Work item: For the data below, please report each line where the word "offer" is found.

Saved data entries
★ ★ ★ ★ ★

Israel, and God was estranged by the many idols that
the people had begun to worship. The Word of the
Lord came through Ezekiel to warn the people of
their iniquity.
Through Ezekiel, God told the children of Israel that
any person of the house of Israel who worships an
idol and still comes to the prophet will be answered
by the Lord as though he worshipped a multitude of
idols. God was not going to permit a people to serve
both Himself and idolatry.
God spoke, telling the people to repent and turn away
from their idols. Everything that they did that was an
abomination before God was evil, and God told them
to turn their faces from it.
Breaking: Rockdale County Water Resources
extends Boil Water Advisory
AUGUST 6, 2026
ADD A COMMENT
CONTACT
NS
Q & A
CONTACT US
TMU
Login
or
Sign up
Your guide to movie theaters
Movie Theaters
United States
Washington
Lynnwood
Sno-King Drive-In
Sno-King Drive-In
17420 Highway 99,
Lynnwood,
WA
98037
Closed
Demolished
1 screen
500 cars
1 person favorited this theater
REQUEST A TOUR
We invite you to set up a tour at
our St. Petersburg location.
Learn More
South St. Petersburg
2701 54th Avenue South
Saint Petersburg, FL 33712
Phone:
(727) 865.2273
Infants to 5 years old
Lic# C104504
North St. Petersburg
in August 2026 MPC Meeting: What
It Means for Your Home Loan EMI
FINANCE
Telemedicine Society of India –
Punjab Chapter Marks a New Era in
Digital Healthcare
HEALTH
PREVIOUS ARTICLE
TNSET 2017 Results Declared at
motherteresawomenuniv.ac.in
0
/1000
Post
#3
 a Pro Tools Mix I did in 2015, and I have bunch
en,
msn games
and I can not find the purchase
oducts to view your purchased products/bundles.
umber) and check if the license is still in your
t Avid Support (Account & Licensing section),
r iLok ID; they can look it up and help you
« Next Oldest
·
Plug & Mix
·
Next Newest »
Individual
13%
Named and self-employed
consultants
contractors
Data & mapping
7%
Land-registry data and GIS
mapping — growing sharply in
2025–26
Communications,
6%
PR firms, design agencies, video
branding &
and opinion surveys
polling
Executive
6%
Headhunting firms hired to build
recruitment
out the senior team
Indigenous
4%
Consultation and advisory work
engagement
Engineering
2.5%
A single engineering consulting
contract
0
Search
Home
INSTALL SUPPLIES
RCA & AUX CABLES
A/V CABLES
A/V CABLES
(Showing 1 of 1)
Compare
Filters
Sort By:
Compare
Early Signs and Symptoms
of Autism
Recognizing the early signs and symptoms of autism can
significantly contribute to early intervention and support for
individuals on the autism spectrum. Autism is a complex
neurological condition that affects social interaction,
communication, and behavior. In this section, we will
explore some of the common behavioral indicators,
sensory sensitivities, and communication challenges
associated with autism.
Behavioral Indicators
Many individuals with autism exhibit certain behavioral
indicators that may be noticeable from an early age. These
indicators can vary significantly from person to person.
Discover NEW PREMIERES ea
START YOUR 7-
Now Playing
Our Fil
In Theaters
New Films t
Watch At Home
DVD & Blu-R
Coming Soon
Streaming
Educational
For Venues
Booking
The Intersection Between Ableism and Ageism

★ ★ ★ ★ ★

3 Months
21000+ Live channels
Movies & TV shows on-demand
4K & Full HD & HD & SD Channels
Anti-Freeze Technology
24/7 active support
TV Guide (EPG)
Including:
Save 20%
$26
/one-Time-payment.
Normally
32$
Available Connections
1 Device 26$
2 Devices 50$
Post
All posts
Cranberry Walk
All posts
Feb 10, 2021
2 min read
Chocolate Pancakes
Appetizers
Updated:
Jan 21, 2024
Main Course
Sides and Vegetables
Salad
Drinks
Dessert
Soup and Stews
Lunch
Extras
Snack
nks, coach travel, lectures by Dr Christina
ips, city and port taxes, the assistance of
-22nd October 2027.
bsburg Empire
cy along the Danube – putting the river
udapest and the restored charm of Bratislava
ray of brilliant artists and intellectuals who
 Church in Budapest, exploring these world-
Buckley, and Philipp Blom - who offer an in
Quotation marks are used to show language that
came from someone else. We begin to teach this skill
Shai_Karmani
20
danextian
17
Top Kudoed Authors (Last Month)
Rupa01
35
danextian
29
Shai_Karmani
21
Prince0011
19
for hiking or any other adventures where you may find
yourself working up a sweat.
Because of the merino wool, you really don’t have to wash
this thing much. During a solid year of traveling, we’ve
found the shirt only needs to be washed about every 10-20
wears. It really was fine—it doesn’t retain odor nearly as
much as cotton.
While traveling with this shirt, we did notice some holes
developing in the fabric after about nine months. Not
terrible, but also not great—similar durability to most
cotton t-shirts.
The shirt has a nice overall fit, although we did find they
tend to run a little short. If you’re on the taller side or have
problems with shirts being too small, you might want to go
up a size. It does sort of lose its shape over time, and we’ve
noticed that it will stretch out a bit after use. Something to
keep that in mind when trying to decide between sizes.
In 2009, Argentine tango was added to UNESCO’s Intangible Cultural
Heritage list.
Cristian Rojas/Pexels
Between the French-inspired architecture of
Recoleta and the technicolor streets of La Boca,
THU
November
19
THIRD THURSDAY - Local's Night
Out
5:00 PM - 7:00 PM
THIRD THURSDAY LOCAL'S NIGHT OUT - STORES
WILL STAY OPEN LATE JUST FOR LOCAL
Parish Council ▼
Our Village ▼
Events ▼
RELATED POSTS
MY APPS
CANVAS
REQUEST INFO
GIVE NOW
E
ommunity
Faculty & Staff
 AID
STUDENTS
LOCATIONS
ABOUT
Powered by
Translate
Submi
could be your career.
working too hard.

★ ★ ★ ★ ★

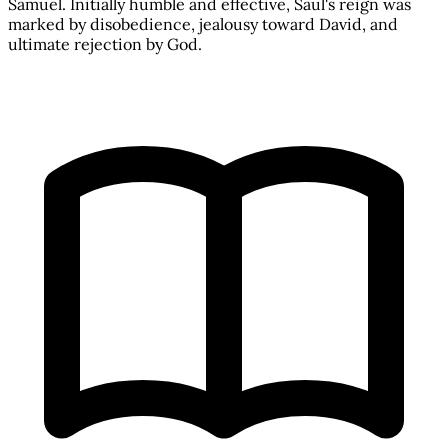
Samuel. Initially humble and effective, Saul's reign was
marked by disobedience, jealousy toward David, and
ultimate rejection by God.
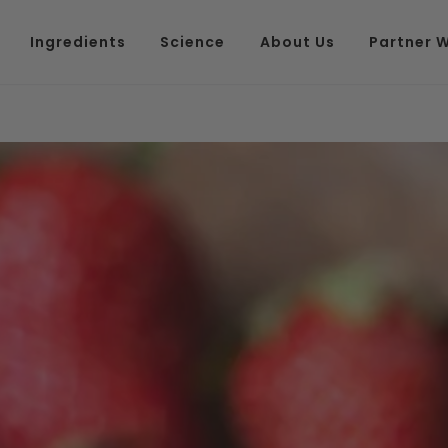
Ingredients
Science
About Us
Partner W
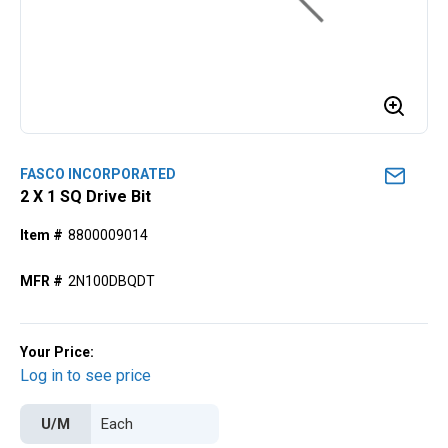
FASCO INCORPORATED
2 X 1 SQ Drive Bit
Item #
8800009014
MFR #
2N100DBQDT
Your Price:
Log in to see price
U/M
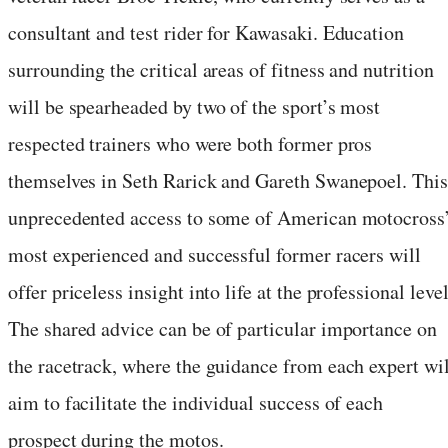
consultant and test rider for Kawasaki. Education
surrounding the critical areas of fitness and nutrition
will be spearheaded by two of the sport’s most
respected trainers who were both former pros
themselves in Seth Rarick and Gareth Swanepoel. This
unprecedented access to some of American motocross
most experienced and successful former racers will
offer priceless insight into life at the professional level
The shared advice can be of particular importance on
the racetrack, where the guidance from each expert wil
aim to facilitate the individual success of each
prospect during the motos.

★ ★ ★ ★ ★

Solution for this problem:
Buckley, and Philipp Blom - who offer an in
offer priceless insight into life at the professional level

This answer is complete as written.